_Problem details_.
The output should be every line below, retyped exactly, with no images.

_Available data_.

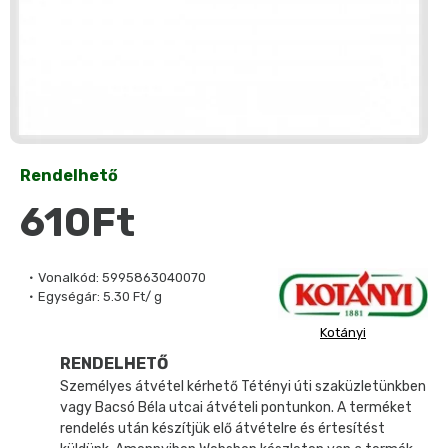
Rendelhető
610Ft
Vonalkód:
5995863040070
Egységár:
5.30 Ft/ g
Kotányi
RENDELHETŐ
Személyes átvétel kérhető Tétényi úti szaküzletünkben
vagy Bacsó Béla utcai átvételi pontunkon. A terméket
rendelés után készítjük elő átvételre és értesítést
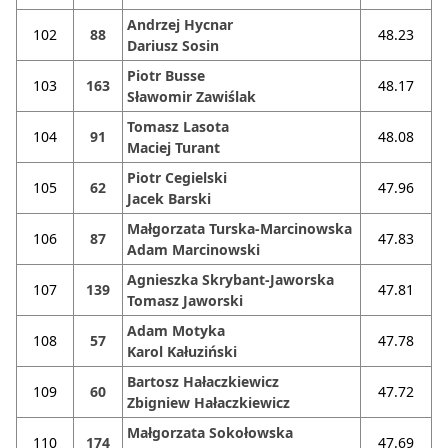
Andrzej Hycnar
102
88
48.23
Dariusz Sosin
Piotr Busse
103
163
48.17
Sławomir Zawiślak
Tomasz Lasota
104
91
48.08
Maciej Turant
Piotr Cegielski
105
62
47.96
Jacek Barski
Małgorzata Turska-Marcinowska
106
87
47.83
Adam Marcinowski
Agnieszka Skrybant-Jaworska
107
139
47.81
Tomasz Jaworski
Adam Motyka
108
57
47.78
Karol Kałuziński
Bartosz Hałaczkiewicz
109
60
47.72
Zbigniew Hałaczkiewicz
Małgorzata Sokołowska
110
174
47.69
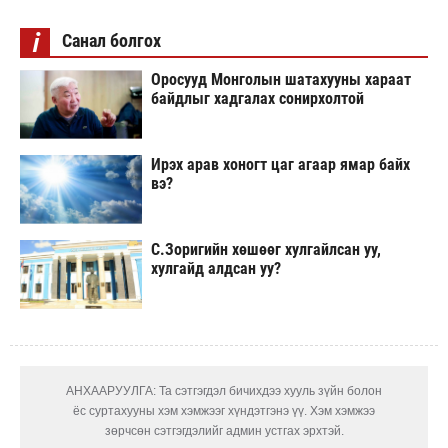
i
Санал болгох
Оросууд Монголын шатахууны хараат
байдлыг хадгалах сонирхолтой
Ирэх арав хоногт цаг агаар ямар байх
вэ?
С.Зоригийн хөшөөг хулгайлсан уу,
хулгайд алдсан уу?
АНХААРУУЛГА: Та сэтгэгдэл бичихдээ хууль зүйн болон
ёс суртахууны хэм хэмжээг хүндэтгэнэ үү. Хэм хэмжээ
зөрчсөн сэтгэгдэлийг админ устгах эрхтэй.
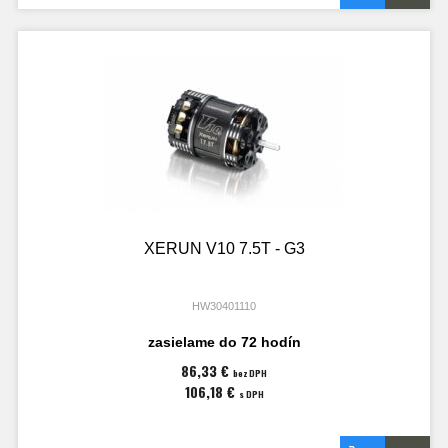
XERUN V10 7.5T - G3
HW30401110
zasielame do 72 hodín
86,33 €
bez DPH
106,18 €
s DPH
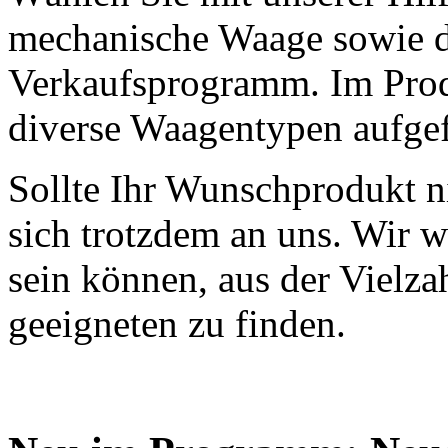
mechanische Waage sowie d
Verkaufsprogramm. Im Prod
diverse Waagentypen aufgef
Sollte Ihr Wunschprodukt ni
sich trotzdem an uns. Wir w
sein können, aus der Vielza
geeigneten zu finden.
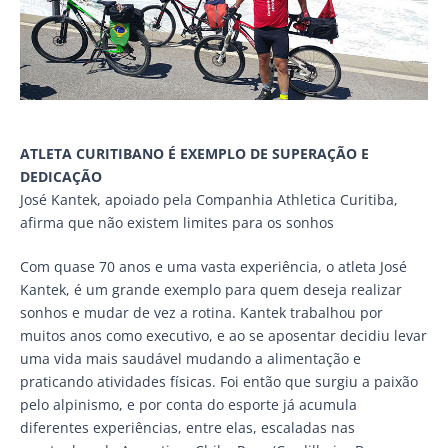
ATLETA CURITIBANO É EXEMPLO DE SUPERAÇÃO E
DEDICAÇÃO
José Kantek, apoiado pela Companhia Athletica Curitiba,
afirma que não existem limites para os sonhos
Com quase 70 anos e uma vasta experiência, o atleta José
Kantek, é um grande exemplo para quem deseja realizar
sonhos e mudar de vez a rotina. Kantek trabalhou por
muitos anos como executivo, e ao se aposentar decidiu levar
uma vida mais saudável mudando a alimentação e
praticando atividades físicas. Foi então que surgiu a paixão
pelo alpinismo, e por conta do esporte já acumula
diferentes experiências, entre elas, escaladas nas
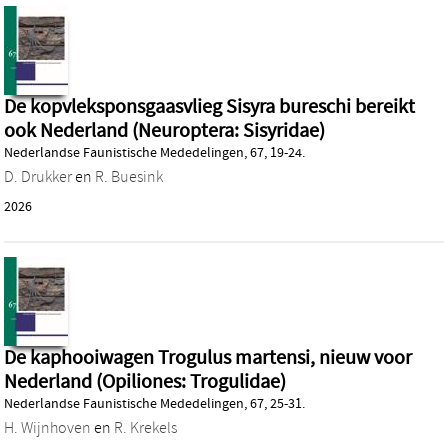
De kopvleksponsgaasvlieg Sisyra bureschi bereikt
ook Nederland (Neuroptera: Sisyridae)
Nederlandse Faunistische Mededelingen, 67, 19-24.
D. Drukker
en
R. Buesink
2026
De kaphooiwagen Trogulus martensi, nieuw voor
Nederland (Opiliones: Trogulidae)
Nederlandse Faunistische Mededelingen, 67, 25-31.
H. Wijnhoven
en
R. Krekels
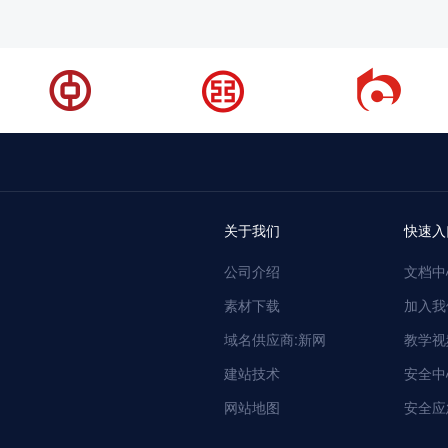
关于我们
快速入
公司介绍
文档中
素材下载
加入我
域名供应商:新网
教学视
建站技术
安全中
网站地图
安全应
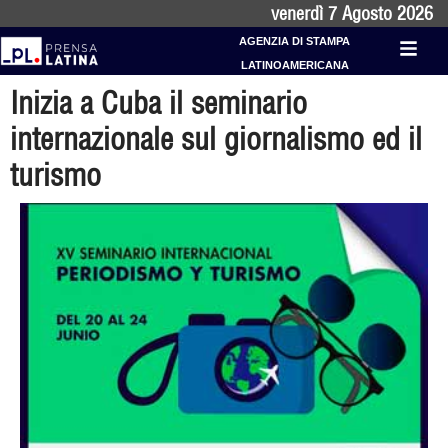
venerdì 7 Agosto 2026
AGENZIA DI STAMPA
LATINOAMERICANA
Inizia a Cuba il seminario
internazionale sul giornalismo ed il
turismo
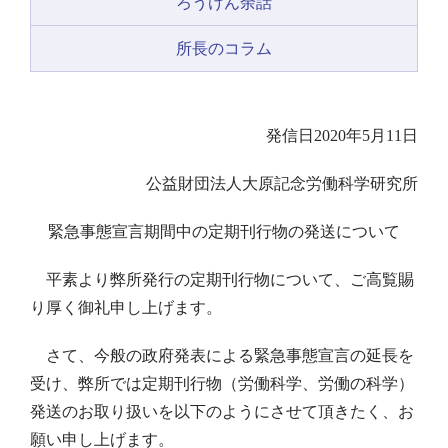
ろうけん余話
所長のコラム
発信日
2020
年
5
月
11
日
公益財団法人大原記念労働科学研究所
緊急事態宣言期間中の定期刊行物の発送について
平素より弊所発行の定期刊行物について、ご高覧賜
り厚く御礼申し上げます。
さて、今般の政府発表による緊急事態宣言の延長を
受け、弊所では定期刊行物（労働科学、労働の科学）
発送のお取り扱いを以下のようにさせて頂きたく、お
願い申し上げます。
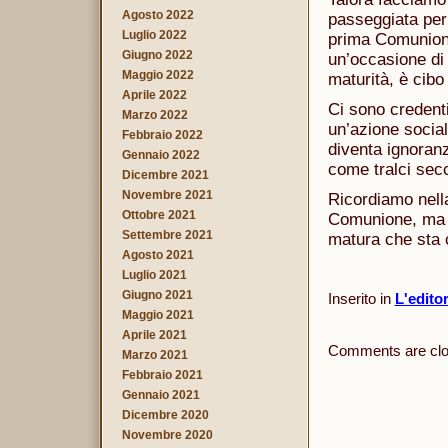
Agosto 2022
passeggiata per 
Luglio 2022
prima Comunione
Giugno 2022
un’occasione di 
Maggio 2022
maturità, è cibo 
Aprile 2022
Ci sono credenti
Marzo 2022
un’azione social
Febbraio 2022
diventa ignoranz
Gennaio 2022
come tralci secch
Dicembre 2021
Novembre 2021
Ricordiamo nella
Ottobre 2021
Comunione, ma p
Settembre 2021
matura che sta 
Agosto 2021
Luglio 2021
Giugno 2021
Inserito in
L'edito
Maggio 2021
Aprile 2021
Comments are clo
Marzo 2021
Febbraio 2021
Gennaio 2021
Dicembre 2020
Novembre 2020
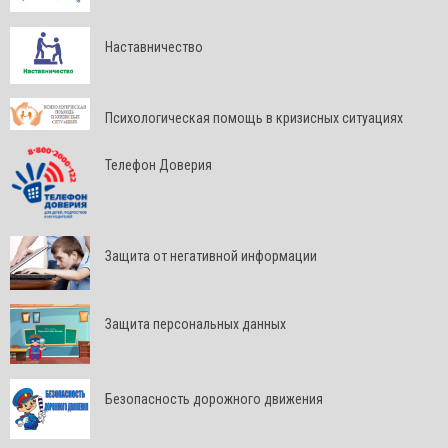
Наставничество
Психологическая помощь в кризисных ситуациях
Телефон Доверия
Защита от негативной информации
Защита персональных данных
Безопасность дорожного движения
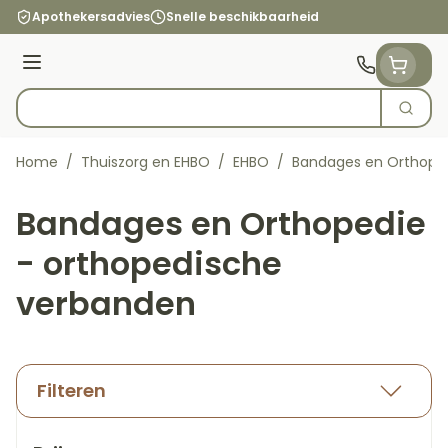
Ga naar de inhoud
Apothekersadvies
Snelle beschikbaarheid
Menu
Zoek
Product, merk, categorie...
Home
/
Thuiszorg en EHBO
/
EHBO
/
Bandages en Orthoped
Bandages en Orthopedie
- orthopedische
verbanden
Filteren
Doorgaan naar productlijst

_Response for this exercise_.
Rendelhető
610Ft
Vonalkód:
5995863040070
Egységár:
5.30 Ft/ g
Kotányi
RENDELHETŐ
Személyes átvétel kérhető Tétényi úti szaküzletünkben
vagy Bacsó Béla utcai átvételi pontunkon. A terméket
rendelés után készítjük elő átvételre és értesítést
Andrzej Hycnar
102
88
48.23
Dariusz Sosin
Piotr Busse
103
163
48.17
Sławomir Zawiślak
Tomasz Lasota
104
91
48.08
Maciej Turant
Piotr Cegielski
105
62
47.96
Jacek Barski
Małgorzata Turska-Marcinowska
106
87
47.83
Adam Marcinowski
Agnieszka Skrybant-Jaworska
107
139
47.81
Tomasz Jaworski
Adam Motyka
108
57
47.78
Karol Kałuziński
Bartosz Hałaczkiewicz
109
60
47.72
Zbigniew Hałaczkiewicz
Małgorzata Sokołowska
110
174
47.69
i
Санал болгох
Оросууд Монголын шатахууны хараат
байдлыг хадгалах сонирхолтой
Ирэх арав хоногт цаг агаар ямар байх
вэ?
С.Зоригийн хөшөөг хулгайлсан уу,
хулгайд алдсан уу?
АНХААРУУЛГА: Та сэтгэгдэл бичихдээ хууль зүйн болон
ёс суртахууны хэм хэмжээг хүндэтгэнэ үү. Хэм хэмжээ
зөрчсөн сэтгэгдэлийг админ устгах эрхтэй.
XERUN V10 7.5T - G3
HW30401110
zasielame do 72 hodín
86,33 €
bez DPH
106,18 €
s DPH
mechanische Waage sowie d
Verkaufsprogramm. Im Prod
diverse Waagentypen aufgef
Sollte Ihr Wunschprodukt ni
sich trotzdem an uns. Wir w
sein können, aus der Vielza
geeigneten zu finden.
ATLETA CURITIBANO É EXEMPLO DE SUPERAÇÃO E
DEDICAÇÃO
José Kantek, apoiado pela Companhia Athletica Curitiba,
afirma que não existem limites para os sonhos
Com quase 70 anos e uma vasta experiência, o atleta José
Kantek, é um grande exemplo para quem deseja realizar
sonhos e mudar de vez a rotina. Kantek trabalhou por
muitos anos como executivo, e ao se aposentar decidiu levar
uma vida mais saudável mudando a alimentação e
praticando atividades físicas. Foi então que surgiu a paixão
pelo alpinismo, e por conta do esporte já acumula
diferentes experiências, entre elas, escaladas nas
De kopvleksponsgaasvlieg Sisyra bureschi bereikt
ook Nederland (Neuroptera: Sisyridae)
Nederlandse Faunistische Mededelingen, 67, 19-24.
D. Drukker
en
R. Buesink
2026
De kaphooiwagen Trogulus martensi, nieuw voor
Nederland (Opiliones: Trogulidae)
Nederlandse Faunistische Mededelingen, 67, 25-31.
H. Wijnhoven
en
R. Krekels
关于我们
快速入
公司介绍
文档中
素材下载
加入我
域名供应商:新网
教学视
建站技术
安全中
网站地图
安全应
venerdì 7 Agosto 2026
AGENZIA DI STAMPA
LATINOAMERICANA
Inizia a Cuba il seminario
internazionale sul giornalismo ed il
turismo
ろうけん余話
所長のコラム
発信日
2020
年
5
月
11
日
公益財団法人大原記念労働科学研究所
緊急事態宣言期間中の定期刊行物の発送について
平素より弊所発行の定期刊行物について、ご高覧賜
り厚く御礼申し上げます。
さて、今般の政府発表による緊急事態宣言の延長を
受け、弊所では定期刊行物（労働科学、労働の科学）
発送のお取り扱いを以下のようにさせて頂きたく、お
願い申し上げます。
Agosto 2022
passeggiata per 
Luglio 2022
prima Comunione
Giugno 2022
un’occasione di 
Maggio 2022
maturità, è cibo 
Aprile 2022
Ci sono credenti
Marzo 2022
un’azione social
Febbraio 2022
diventa ignoranz
Gennaio 2022
come tralci secch
Dicembre 2021
Novembre 2021
Ricordiamo nella
Ottobre 2021
Comunione, ma p
Settembre 2021
matura che sta 
Agosto 2021
Luglio 2021
Giugno 2021
Inserito in
L'edito
Maggio 2021
Aprile 2021
Comments are clo
Marzo 2021
Febbraio 2021
Gennaio 2021
Dicembre 2020
Novembre 2020
Наставничество
Психологическая помощь в кризисных ситуациях
Телефон Доверия
Защита от негативной информации
Защита персональных данных
Безопасность дорожного движения
Ga naar de inhoud
Apothekersadvies
Snelle beschikbaarheid
Menu
Zoek
Product, merk, categorie...
Home
/
Thuiszorg en EHBO
/
EHBO
/
Bandages en Orthoped
Bandages en Orthopedie
- orthopedische
verbanden
Filteren
Doorgaan naar productlijst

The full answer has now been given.